Population (2026-01-01)
- • Total: 639
- • Density: 65.9/km^{2} (171/sq mi)
- Time zone: UTC+1 (CET)
- • Summer (DST): UTC+2 (CEST)
- Postal codes: 267 01, 267 23
- Website: www.libomysl-be.cz

= Libomyšl =

Libomyšl is a municipality and village in Beroun District in the Central Bohemian Region of the Czech Republic. It has about 600 inhabitants.

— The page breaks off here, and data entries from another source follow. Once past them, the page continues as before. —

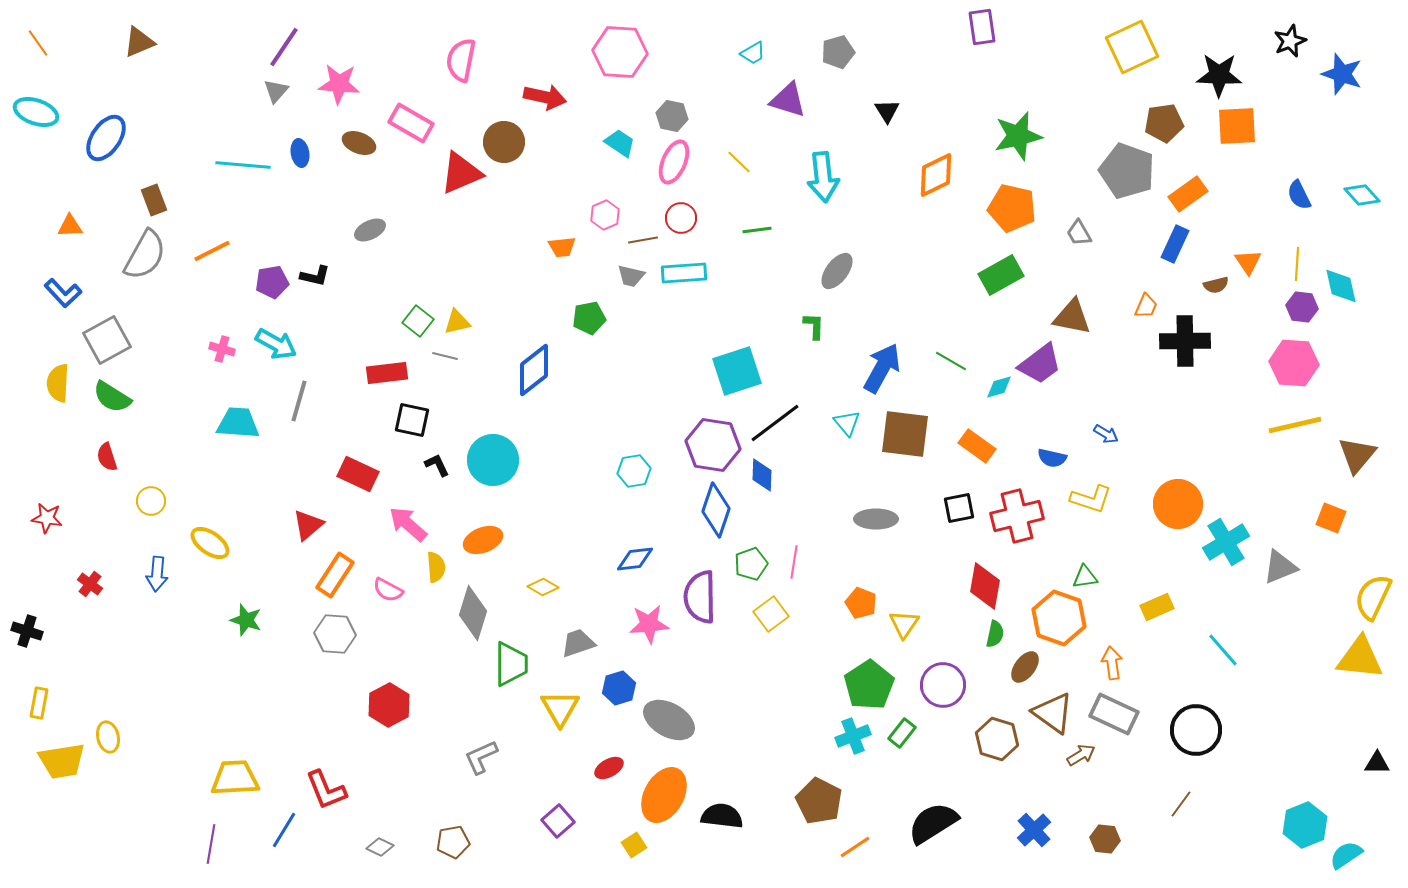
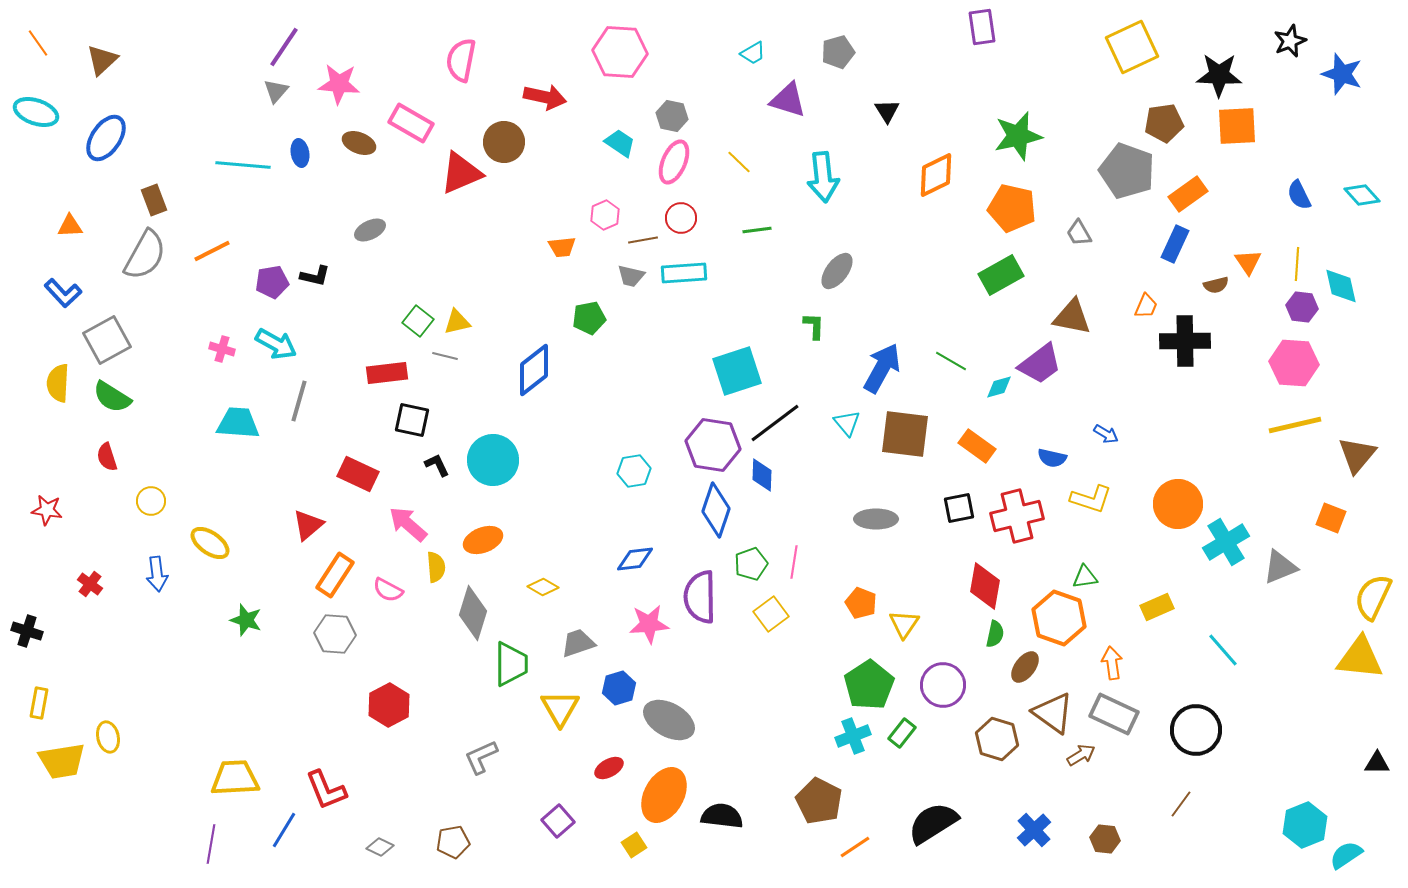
brown triangle at (139, 42): moved 37 px left, 18 px down; rotated 20 degrees counterclockwise
red star at (47, 518): moved 8 px up
blue arrow at (157, 574): rotated 12 degrees counterclockwise
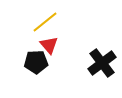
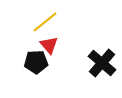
black cross: rotated 12 degrees counterclockwise
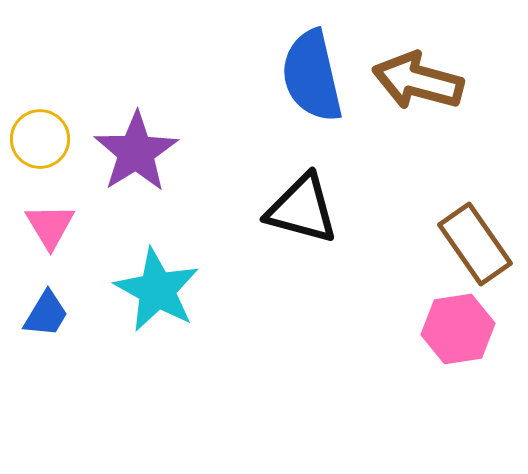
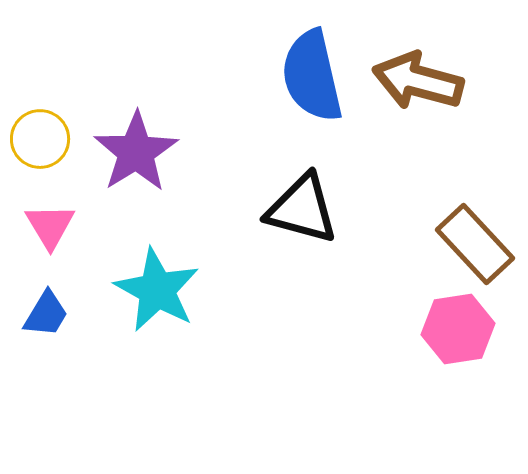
brown rectangle: rotated 8 degrees counterclockwise
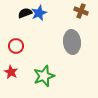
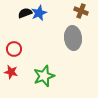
gray ellipse: moved 1 px right, 4 px up
red circle: moved 2 px left, 3 px down
red star: rotated 16 degrees counterclockwise
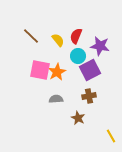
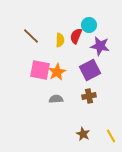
yellow semicircle: moved 2 px right; rotated 40 degrees clockwise
cyan circle: moved 11 px right, 31 px up
brown star: moved 5 px right, 16 px down
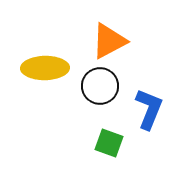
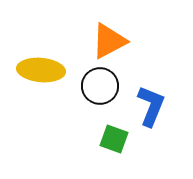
yellow ellipse: moved 4 px left, 2 px down; rotated 6 degrees clockwise
blue L-shape: moved 2 px right, 3 px up
green square: moved 5 px right, 4 px up
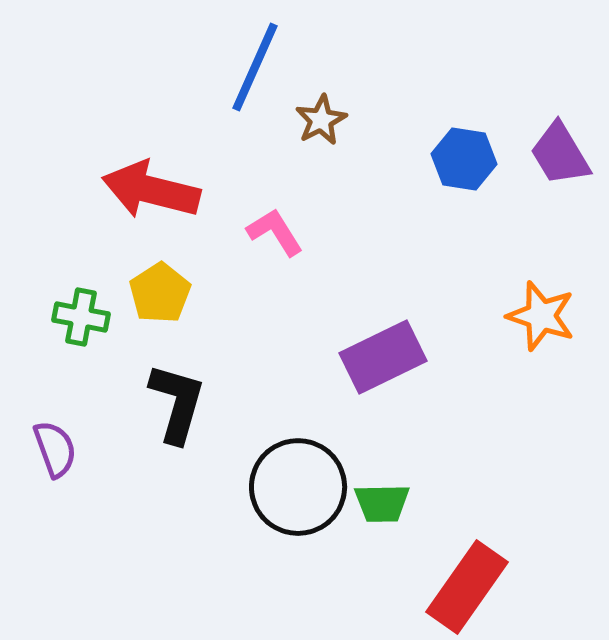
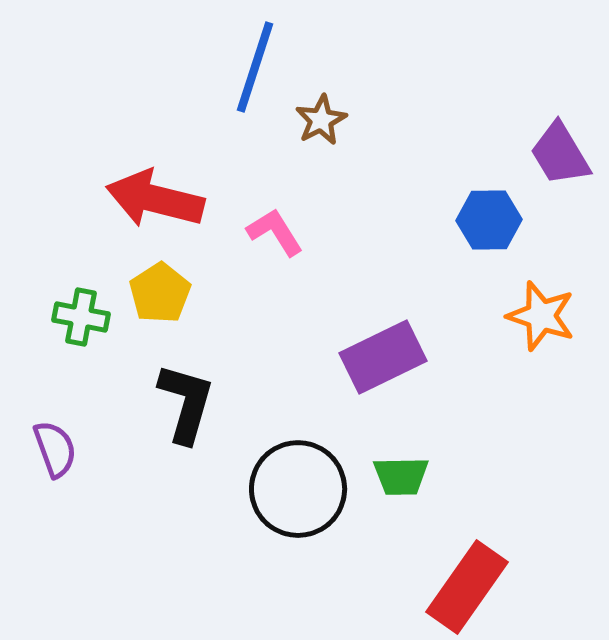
blue line: rotated 6 degrees counterclockwise
blue hexagon: moved 25 px right, 61 px down; rotated 10 degrees counterclockwise
red arrow: moved 4 px right, 9 px down
black L-shape: moved 9 px right
black circle: moved 2 px down
green trapezoid: moved 19 px right, 27 px up
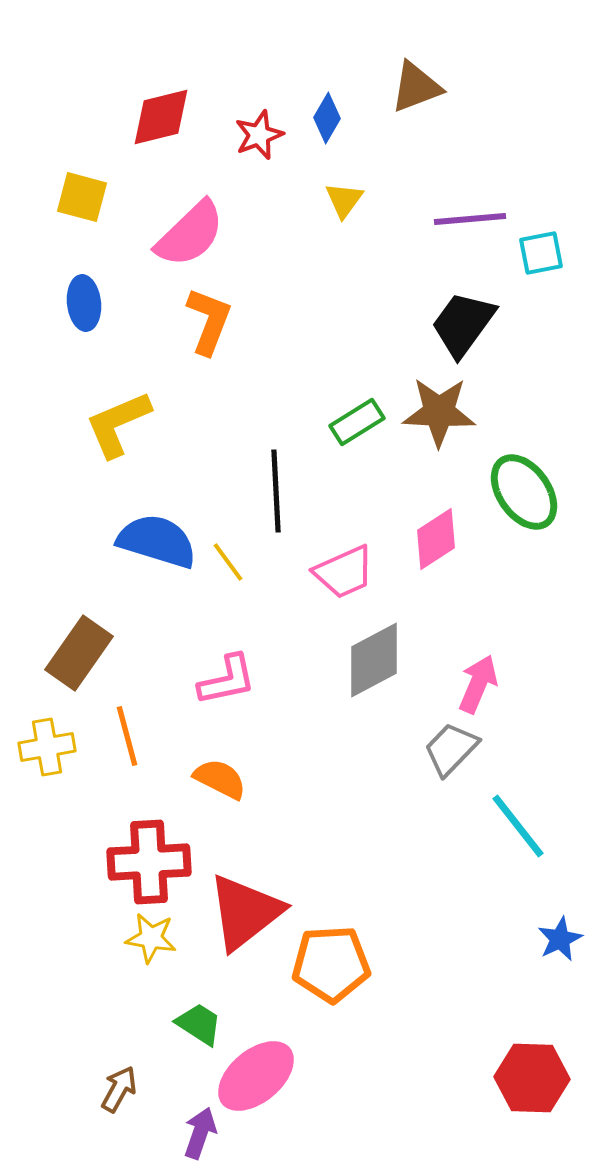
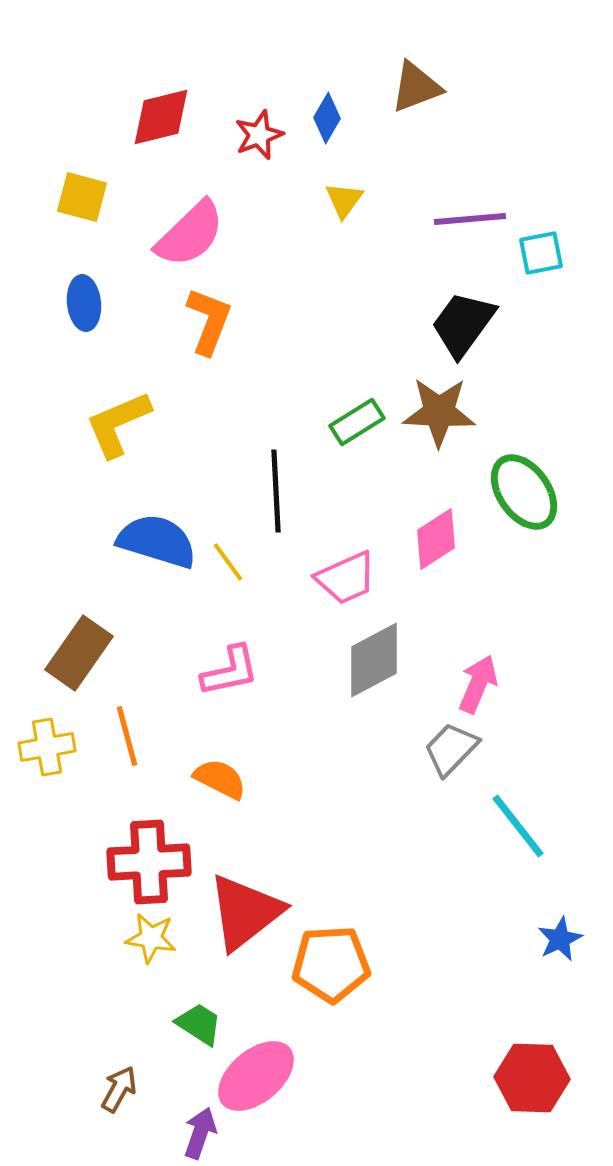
pink trapezoid: moved 2 px right, 6 px down
pink L-shape: moved 3 px right, 9 px up
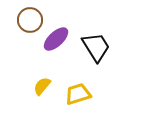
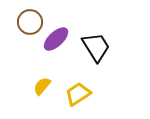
brown circle: moved 2 px down
yellow trapezoid: rotated 16 degrees counterclockwise
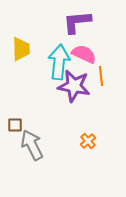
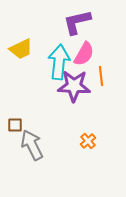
purple L-shape: rotated 8 degrees counterclockwise
yellow trapezoid: rotated 65 degrees clockwise
pink semicircle: rotated 95 degrees clockwise
purple star: rotated 8 degrees counterclockwise
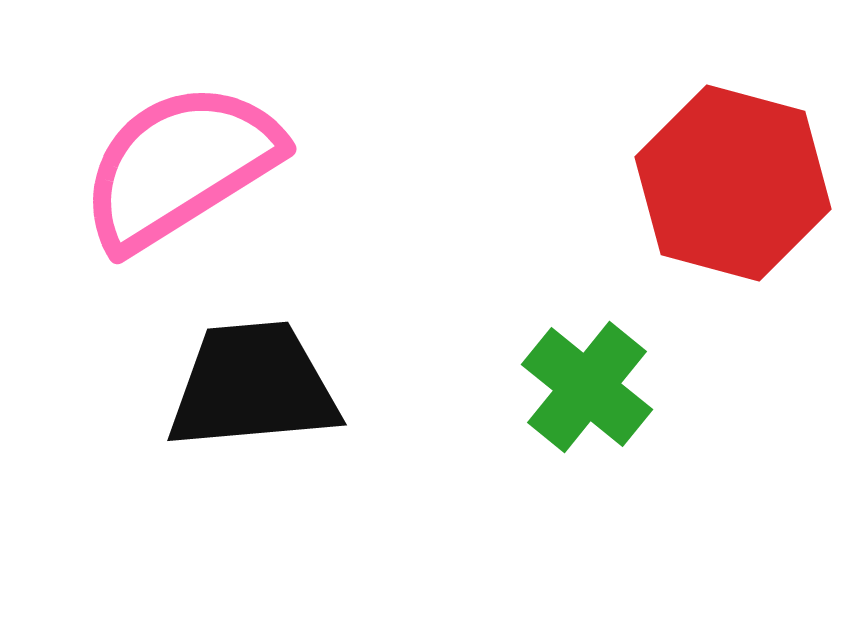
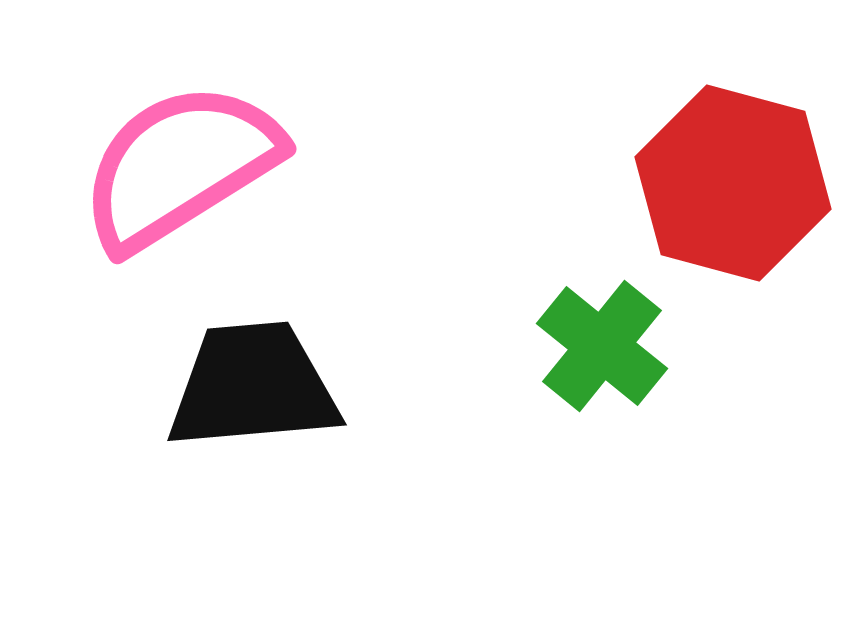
green cross: moved 15 px right, 41 px up
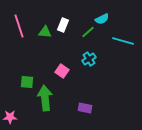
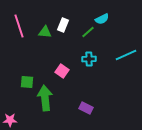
cyan line: moved 3 px right, 14 px down; rotated 40 degrees counterclockwise
cyan cross: rotated 32 degrees clockwise
purple rectangle: moved 1 px right; rotated 16 degrees clockwise
pink star: moved 3 px down
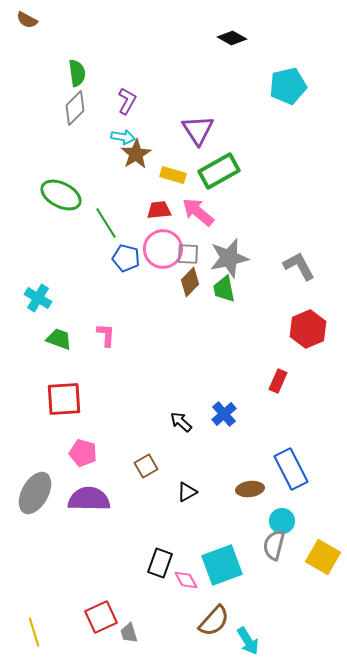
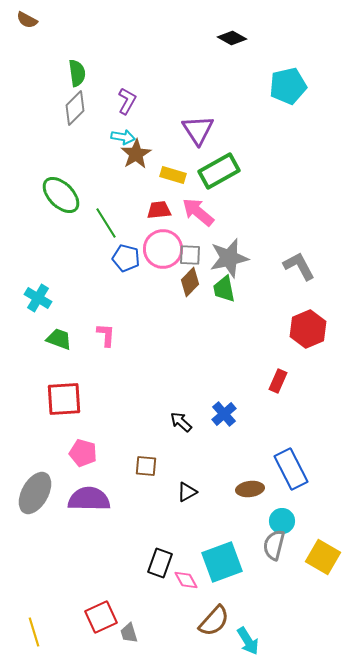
green ellipse at (61, 195): rotated 18 degrees clockwise
gray square at (188, 254): moved 2 px right, 1 px down
brown square at (146, 466): rotated 35 degrees clockwise
cyan square at (222, 565): moved 3 px up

==Administrative division==
Libomyšl consists of two municipal parts (in brackets population according to the 2021 census):
- Libomyšl (576)
- Želkovice (63)

==Etymology==
The name is derived from the personal name Libomysl, meaning "Libomysl's (court)".

==Geography==
Libomyšl is located about 10 km southwest of Beroun and 31 km southwest of Prague. It lies in the Hořovice Uplands. The highest point is at 435 m above sea level. The Litavka River flows through the municipality.

==History==
The first written mention of Libomyšl is from 1370.

==Transport==
Libomyšl is located on the railway line Beroun–Strakonice.

==Sights==
Among the protected cultural monuments in the municipality are a chapel from the end of the 18th century and a cross from 1907, located in the centre of the village, and a locality where a fortress stood in the 13th–15th centuries.